Note that some features can be numeric such as age, length and size, while others are referred to as categorical; like email addresses, words or categories such as female vs male etc. Numerical features can be passed directly into mathematical functions, while categorical data require a process called encoding in which specific values are assigned to represent a particular category. This means a feature like presence of email subject could have the number ‘1’represent email subject present, and ‘0’ represent email subject absent.
For logistic regression, we take in these features as our input to our function (usually a linear function such as mx + b = y or even a polynomial function, where x represents the input), after which the result from the function is compared against a threshold function (here, for values above a certain threshold say 0.5, predict that the email is spam, while for values below the threshold predict that the email is not spam).
In deep learning we do not need features selection. We usually pass in the data in its raw form and allow the neural network to extract the important data attributes that it needs by itself. So, the first layer of neurons in our neural network will receive the emails as they are, or rather direct numerical representations of the contents of each email (as it is necessary for all non-numerical data to be converted to a numerical representation for easy interaction with the model).
Several approaches for understanding and visualizing Convolutional Networks have been developed in the literature, and it was discovered that each layer in a deep convolutional neural network is usually dedicated to detecting the presence of a particular detail or feature in the input data.

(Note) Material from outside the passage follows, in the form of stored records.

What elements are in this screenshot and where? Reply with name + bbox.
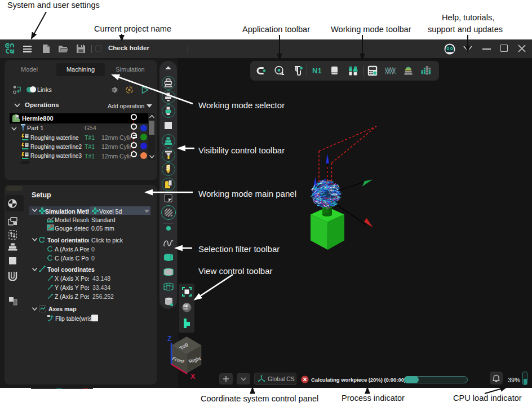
svg-text:Z: Z bbox=[167, 335, 172, 343]
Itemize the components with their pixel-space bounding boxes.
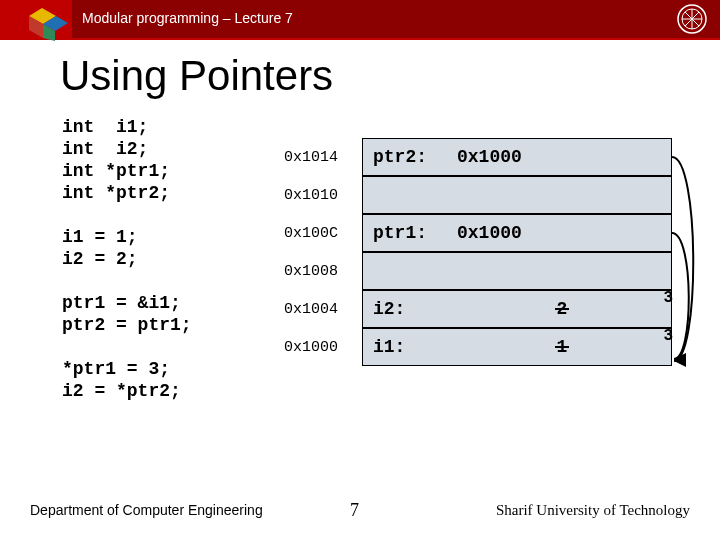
mem-row-ptr2: ptr2: 0x1000 — [362, 138, 672, 176]
addr: 0x1004 — [284, 300, 338, 338]
page-number: 7 — [350, 500, 359, 521]
lecture-label: Modular programming – Lecture 7 — [82, 10, 293, 26]
code-deref: *ptr1 = 3; i2 = *ptr2; — [62, 358, 192, 402]
footer-dept: Department of Computer Engineering — [30, 502, 263, 518]
mem-label: i1: — [363, 337, 453, 357]
header-rule — [0, 38, 720, 40]
footer-university: Sharif University of Technology — [496, 502, 690, 519]
code-assign: ptr1 = &i1; ptr2 = ptr1; — [62, 292, 192, 336]
memory-column: ptr2: 0x1000 .. ptr1: 0x1000 .. i2: 2 3 — [362, 138, 672, 366]
mem-value: 1 — [453, 337, 671, 357]
code-init: i1 = 1; i2 = 2; — [62, 226, 192, 270]
addr: 0x1000 — [284, 338, 338, 376]
addr: 0x1014 — [284, 148, 338, 186]
addr: 0x100C — [284, 224, 338, 262]
mem-row-empty: .. — [362, 252, 672, 290]
mem-label: i2: — [363, 299, 453, 319]
pointer-arrows — [670, 138, 710, 368]
puzzle-logo — [26, 4, 70, 42]
mem-value: 2 — [453, 299, 671, 319]
code-declarations: int i1; int i2; int *ptr1; int *ptr2; — [62, 116, 192, 204]
mem-row-i2: i2: 2 3 — [362, 290, 672, 328]
footer: Department of Computer Engineering 7 Sha… — [0, 502, 720, 518]
address-column: 0x1014 0x1010 0x100C 0x1008 0x1004 0x100… — [284, 148, 338, 376]
slide-title: Using Pointers — [60, 52, 720, 100]
addr: 0x1008 — [284, 262, 338, 300]
mem-row-i1: i1: 1 3 — [362, 328, 672, 366]
university-seal-icon — [676, 3, 708, 35]
mem-value: 0x1000 — [453, 147, 671, 167]
mem-label: ptr2: — [363, 147, 453, 167]
mem-row-ptr1: ptr1: 0x1000 — [362, 214, 672, 252]
mem-label: ptr1: — [363, 223, 453, 243]
code-column: int i1; int i2; int *ptr1; int *ptr2; i1… — [62, 116, 192, 424]
mem-row-empty: .. — [362, 176, 672, 214]
header-bar: Modular programming – Lecture 7 — [0, 0, 720, 38]
addr: 0x1010 — [284, 186, 338, 224]
mem-value: 0x1000 — [453, 223, 671, 243]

This means there is no need for the expertise usually needed for good feature selection during a model like logistic regression. In a nutshell, we say that deep learning does not require structured data (data with appropriate features) unlike other machine learning models.
And that is awesome news, because I do not need to be a medical doctor to be able to train a deep learning model on how to detect cancer from images of patients; all I need is data! And more importantly we can save time and effort used up in performing feature selection, extraction and engineering. Please note that feature selection and feature engineering for most real-world problems can be very tasking and the success of your models greatly depends on the kind of features you choose.
The second reason is that deep learning has achieved unbeatable results in solutions for most of our very challenging real-world problems. Problems like image classification, object detection, image segmentation, visual relationship identification, natural language processing, speech to text processing, etc. have been solved to an astonishing degree using deep neural networks. We can also use deep learning for tabular data classification and regression problems like the famous Titanic- Predict Survival and Housing Prices problems.